May 02, 2017 - Sale 2445

Sale 2445 - Lot 11

Price Realized: $ 43,750
?Final Price Realized includes Buyer’s Premium added to Hammer Price
Estimate: $ 40,000 - $ 60,000
ALBRECHT DÜRER
The Four Horsemen.

Woodcut, 1498. 397x285 mm; 15 5/8x11 1/4 inches, thread margins. A superb, dark and evenly-printed impression from the 1511 Latin text edition with strong contrasts and with the relief from the wood block showing on the verso. From the Apocalypse.

Dürer's Apocalypse is the first book in Western art to be both published and illustrated by a major artist (see also lots 9 and 10). He published three editions of the book, two with Latin text in 1498 and 1511 and a third with German text in 1511. The text, derived from the Book of Revelation or the Revelation to Saint John from the New Testament, was printed by his godfather Anton Koberger, who also produced the well-known Nuremberg Chronicle. According to Bartrum, "Dürer's choice of the Apocalypse theme for the first of his series of religious prints, published just three years after he opened his workshop, must have been determined as much by the approaching half-millennium as by the traditional representation of the subject in 15th century bibles and block-books," (Albrecht Dürer and his Legacy, London, 2002, pages 124-125).

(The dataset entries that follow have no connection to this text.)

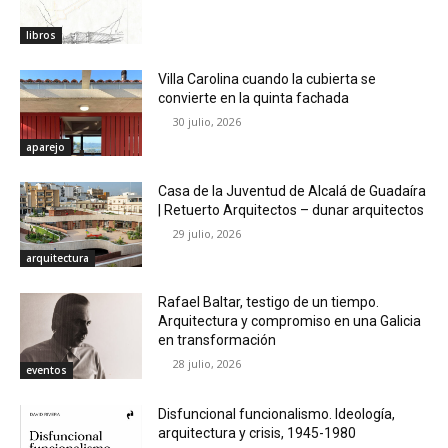
libros
Villa Carolina cuando la cubierta se
convierte en la quinta fachada
30 julio, 2026
aparejo
Casa de la Juventud de Alcalá de Guadaíra
| Retuerto Arquitectos – dunar arquitectos
29 julio, 2026
arquitectura
Rafael Baltar, testigo de un tiempo.
Arquitectura y compromiso en una Galicia
en transformación
28 julio, 2026
eventos
Disfuncional funcionalismo. Ideología,
arquitectura y crisis, 1945-1980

This is Dürer's most iconic woodcut, on par with his three master engravings Knight, Death and the Devil, 1513, St. Jerome in his Study, 1514, and Melencolia I, 1514 (see lots 39 and 40). According to Bartrum, this image, "Has remained a central source of inspiration behind innumerable images of war and destruction throughout the history of Western art. The horsemen represent the four apocalyptic riders who appear when the first four seals on the scroll presented by Christ to a lamb with seven horns and seven eyes are broken. The first rider (far right), with a bow and crown is the Conquerer; the second, with a sword, signifies War; the third, with the scales of justice, represents Famine; and the fourth on a 'sickly-pale horse' is Death, closely followed by Hell [represented by the gaping-mouthed beast devouring a Pope lower left]," (pages 306-307). Bartsch 64; Meder 167.